> _Exercise requirements_: Your answer must be the listing, given again word for word.

> _Exercise data_:
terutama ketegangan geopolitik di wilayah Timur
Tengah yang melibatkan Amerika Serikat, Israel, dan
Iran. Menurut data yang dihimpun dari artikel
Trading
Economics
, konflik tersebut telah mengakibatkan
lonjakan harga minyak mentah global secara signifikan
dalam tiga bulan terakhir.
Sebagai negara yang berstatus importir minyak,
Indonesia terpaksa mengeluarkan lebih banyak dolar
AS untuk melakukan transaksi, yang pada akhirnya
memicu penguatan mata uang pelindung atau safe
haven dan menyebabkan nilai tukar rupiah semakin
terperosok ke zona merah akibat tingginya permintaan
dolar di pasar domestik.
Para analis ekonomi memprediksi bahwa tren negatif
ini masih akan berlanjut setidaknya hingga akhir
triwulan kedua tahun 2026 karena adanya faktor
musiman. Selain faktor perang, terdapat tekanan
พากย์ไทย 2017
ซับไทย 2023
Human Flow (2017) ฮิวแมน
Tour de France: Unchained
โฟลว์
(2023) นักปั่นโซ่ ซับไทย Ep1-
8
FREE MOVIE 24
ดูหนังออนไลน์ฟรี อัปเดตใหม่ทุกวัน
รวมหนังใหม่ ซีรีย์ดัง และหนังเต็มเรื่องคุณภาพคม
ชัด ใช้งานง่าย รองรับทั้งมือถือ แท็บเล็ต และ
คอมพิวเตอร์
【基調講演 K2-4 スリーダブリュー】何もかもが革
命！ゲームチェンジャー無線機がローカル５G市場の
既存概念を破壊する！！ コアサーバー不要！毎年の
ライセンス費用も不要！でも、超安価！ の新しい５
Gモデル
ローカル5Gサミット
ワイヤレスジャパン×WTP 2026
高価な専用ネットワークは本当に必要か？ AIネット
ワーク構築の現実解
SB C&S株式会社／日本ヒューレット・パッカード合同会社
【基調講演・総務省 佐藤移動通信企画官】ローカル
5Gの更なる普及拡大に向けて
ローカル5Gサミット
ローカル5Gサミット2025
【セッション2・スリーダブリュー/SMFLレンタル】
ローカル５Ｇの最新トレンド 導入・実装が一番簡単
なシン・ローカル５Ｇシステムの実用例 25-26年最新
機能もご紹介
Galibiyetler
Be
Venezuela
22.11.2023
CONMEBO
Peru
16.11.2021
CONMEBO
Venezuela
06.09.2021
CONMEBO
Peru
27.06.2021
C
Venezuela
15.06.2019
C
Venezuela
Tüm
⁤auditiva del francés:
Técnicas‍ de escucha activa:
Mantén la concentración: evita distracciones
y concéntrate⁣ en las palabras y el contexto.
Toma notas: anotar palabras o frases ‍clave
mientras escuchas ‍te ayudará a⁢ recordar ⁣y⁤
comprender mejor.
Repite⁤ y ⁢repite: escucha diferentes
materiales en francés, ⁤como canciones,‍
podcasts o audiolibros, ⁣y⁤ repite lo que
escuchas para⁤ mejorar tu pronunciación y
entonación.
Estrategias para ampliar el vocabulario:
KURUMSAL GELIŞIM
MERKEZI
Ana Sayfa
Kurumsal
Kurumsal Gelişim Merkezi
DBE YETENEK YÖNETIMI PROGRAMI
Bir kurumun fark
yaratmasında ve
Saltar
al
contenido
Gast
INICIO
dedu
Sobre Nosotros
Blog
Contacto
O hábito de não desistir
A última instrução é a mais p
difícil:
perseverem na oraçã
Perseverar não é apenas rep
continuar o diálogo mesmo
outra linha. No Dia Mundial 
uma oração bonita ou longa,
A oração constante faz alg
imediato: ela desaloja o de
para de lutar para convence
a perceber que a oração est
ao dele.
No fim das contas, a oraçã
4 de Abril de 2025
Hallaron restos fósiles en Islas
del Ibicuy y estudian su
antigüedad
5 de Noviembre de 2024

> _Answer section_:
terutama ketegangan geopolitik di wilayah Timur
Tengah yang melibatkan Amerika Serikat, Israel, dan
Iran. Menurut data yang dihimpun dari artikel
Trading
Economics
, konflik tersebut telah mengakibatkan
lonjakan harga minyak mentah global secara signifikan
dalam tiga bulan terakhir.
Sebagai negara yang berstatus importir minyak,
Indonesia terpaksa mengeluarkan lebih banyak dolar
AS untuk melakukan transaksi, yang pada akhirnya
memicu penguatan mata uang pelindung atau safe
haven dan menyebabkan nilai tukar rupiah semakin
terperosok ke zona merah akibat tingginya permintaan
dolar di pasar domestik.
Para analis ekonomi memprediksi bahwa tren negatif
ini masih akan berlanjut setidaknya hingga akhir
triwulan kedua tahun 2026 karena adanya faktor
musiman. Selain faktor perang, terdapat tekanan
พากย์ไทย 2017
ซับไทย 2023
Human Flow (2017) ฮิวแมน
Tour de France: Unchained
โฟลว์
(2023) นักปั่นโซ่ ซับไทย Ep1-
8
FREE MOVIE 24
ดูหนังออนไลน์ฟรี อัปเดตใหม่ทุกวัน
รวมหนังใหม่ ซีรีย์ดัง และหนังเต็มเรื่องคุณภาพคม
ชัด ใช้งานง่าย รองรับทั้งมือถือ แท็บเล็ต และ
คอมพิวเตอร์
【基調講演 K2-4 スリーダブリュー】何もかもが革
命！ゲームチェンジャー無線機がローカル５G市場の
既存概念を破壊する！！ コアサーバー不要！毎年の
ライセンス費用も不要！でも、超安価！ の新しい５
Gモデル
ローカル5Gサミット
ワイヤレスジャパン×WTP 2026
高価な専用ネットワークは本当に必要か？ AIネット
ワーク構築の現実解
SB C&S株式会社／日本ヒューレット・パッカード合同会社
【基調講演・総務省 佐藤移動通信企画官】ローカル
5Gの更なる普及拡大に向けて
ローカル5Gサミット
ローカル5Gサミット2025
【セッション2・スリーダブリュー/SMFLレンタル】
ローカル５Ｇの最新トレンド 導入・実装が一番簡単
なシン・ローカル５Ｇシステムの実用例 25-26年最新
機能もご紹介
Galibiyetler
Be
Venezuela
22.11.2023
CONMEBO
Peru
16.11.2021
CONMEBO
Venezuela
06.09.2021
CONMEBO
Peru
27.06.2021
C
Venezuela
15.06.2019
C
Venezuela
Tüm
⁤auditiva del francés:
Técnicas‍ de escucha activa:
Mantén la concentración: evita distracciones
y concéntrate⁣ en las palabras y el contexto.
Toma notas: anotar palabras o frases ‍clave
mientras escuchas ‍te ayudará a⁢ recordar ⁣y⁤
comprender mejor.
Repite⁤ y ⁢repite: escucha diferentes
materiales en francés, ⁤como canciones,‍
podcasts o audiolibros, ⁣y⁤ repite lo que
escuchas para⁤ mejorar tu pronunciación y
entonación.
Estrategias para ampliar el vocabulario:
KURUMSAL GELIŞIM
MERKEZI
Ana Sayfa
Kurumsal
Kurumsal Gelişim Merkezi
DBE YETENEK YÖNETIMI PROGRAMI
Bir kurumun fark
yaratmasında ve
Saltar
al
contenido
Gast
INICIO
dedu
Sobre Nosotros
Blog
Contacto
O hábito de não desistir
A última instrução é a mais p
difícil:
perseverem na oraçã
Perseverar não é apenas rep
continuar o diálogo mesmo
outra linha. No Dia Mundial 
uma oração bonita ou longa,
A oração constante faz alg
imediato: ela desaloja o de
para de lutar para convence
a perceber que a oração est
ao dele.
No fim das contas, a oraçã
4 de Abril de 2025
Hallaron restos fósiles en Islas
del Ibicuy y estudian su
antigüedad
5 de Noviembre de 2024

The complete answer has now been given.